WORK INSTRUCTION — Lines from the entries below that hold "couples" form the answer; copy all of them.

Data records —
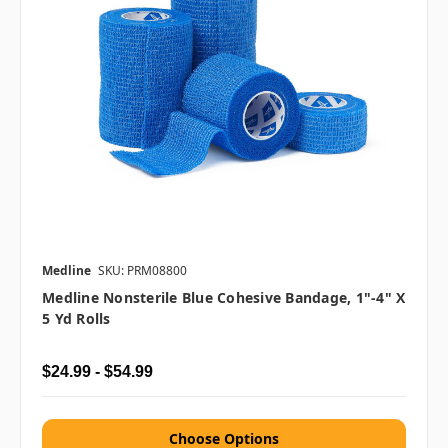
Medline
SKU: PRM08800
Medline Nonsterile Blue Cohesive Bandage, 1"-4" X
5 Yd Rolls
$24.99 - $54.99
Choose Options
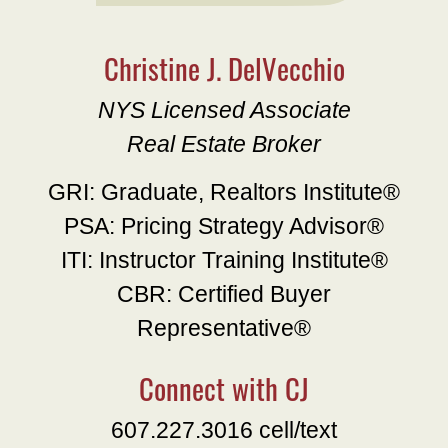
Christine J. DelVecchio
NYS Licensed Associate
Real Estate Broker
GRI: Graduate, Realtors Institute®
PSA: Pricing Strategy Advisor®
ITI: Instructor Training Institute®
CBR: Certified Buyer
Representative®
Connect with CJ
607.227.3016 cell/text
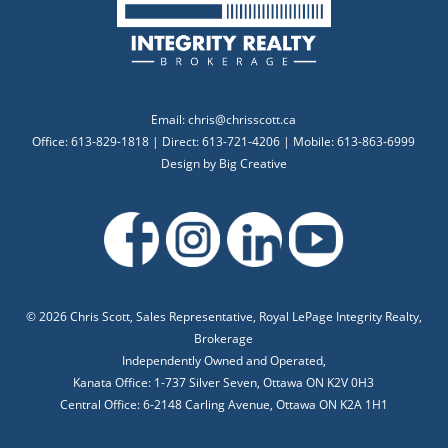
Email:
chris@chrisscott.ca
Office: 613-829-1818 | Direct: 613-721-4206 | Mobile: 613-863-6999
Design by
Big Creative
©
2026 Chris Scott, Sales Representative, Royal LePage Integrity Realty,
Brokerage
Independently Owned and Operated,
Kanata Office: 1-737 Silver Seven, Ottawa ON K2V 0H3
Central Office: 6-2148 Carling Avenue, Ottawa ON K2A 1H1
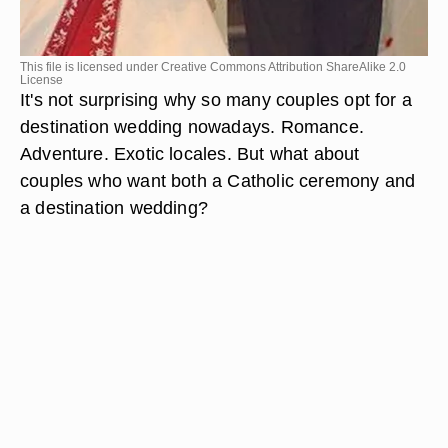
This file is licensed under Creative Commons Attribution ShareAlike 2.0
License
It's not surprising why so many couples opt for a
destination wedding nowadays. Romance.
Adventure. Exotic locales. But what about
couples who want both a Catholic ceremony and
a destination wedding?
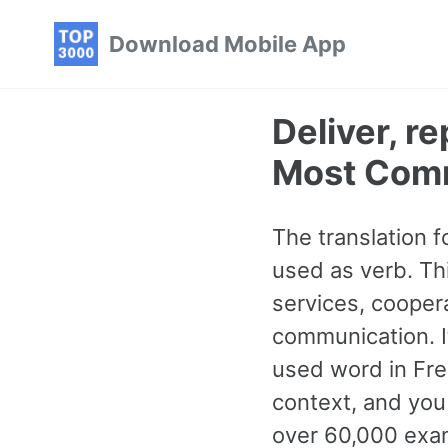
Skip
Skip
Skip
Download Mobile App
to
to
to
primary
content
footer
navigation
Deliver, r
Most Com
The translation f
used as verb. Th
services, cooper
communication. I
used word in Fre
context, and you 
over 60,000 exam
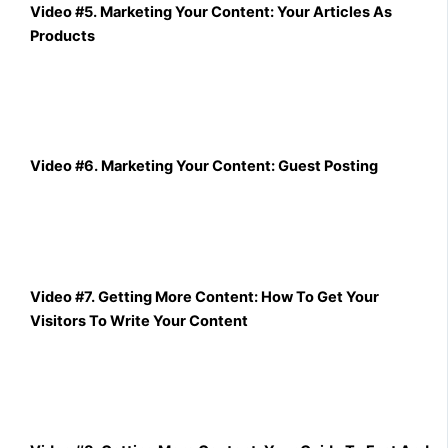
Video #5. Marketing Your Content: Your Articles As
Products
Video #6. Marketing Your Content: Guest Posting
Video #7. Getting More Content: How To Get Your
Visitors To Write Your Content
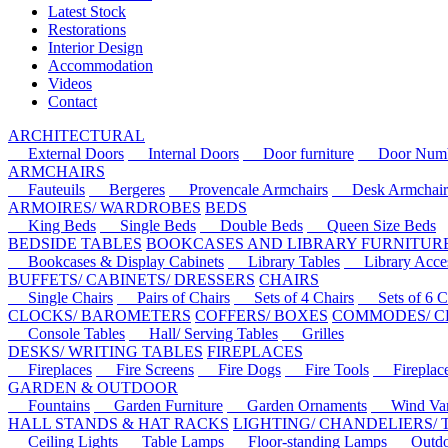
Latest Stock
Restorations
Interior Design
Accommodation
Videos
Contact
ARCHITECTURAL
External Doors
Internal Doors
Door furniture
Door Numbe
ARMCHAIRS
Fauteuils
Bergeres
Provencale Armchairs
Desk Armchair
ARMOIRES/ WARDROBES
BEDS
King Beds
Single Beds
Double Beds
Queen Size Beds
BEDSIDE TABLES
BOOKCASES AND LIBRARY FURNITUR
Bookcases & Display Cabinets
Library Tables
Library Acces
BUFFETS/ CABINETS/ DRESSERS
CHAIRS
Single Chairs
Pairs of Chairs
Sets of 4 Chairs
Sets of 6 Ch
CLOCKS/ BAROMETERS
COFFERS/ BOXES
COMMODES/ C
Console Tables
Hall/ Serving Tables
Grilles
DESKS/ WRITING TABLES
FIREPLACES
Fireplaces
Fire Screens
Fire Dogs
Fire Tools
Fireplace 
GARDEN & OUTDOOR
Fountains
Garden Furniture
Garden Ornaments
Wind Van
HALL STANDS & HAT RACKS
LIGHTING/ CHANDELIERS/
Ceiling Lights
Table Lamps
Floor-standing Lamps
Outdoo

---

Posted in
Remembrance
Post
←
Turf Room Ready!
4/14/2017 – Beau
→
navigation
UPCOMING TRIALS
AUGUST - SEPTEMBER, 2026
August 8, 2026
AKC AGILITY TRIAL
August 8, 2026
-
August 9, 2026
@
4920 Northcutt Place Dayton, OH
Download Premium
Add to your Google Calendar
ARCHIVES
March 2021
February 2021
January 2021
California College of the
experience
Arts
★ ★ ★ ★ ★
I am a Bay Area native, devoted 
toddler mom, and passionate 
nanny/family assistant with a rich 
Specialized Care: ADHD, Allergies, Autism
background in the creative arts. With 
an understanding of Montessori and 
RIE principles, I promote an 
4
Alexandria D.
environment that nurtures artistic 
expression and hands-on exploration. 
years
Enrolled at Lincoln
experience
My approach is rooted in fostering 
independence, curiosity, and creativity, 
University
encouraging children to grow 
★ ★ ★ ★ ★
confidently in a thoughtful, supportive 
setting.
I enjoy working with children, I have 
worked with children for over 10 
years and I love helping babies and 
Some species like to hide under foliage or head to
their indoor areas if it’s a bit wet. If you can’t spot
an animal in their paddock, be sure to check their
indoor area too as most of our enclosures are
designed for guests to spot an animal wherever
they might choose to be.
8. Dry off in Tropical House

* * *

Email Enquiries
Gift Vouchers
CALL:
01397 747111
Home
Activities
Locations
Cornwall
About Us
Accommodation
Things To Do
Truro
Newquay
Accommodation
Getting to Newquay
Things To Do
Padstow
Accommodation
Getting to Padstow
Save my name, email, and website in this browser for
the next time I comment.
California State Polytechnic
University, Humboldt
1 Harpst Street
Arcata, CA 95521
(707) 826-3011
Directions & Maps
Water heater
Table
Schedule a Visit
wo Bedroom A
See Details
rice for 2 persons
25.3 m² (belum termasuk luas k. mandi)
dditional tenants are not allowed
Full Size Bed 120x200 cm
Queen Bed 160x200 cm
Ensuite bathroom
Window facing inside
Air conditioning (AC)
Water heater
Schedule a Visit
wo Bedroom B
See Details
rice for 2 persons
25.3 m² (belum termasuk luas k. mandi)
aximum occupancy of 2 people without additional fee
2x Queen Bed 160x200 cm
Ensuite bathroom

EXERCISE RESPONSE —
It's not surprising why so many couples opt for a
couples who want both a Catholic ceremony and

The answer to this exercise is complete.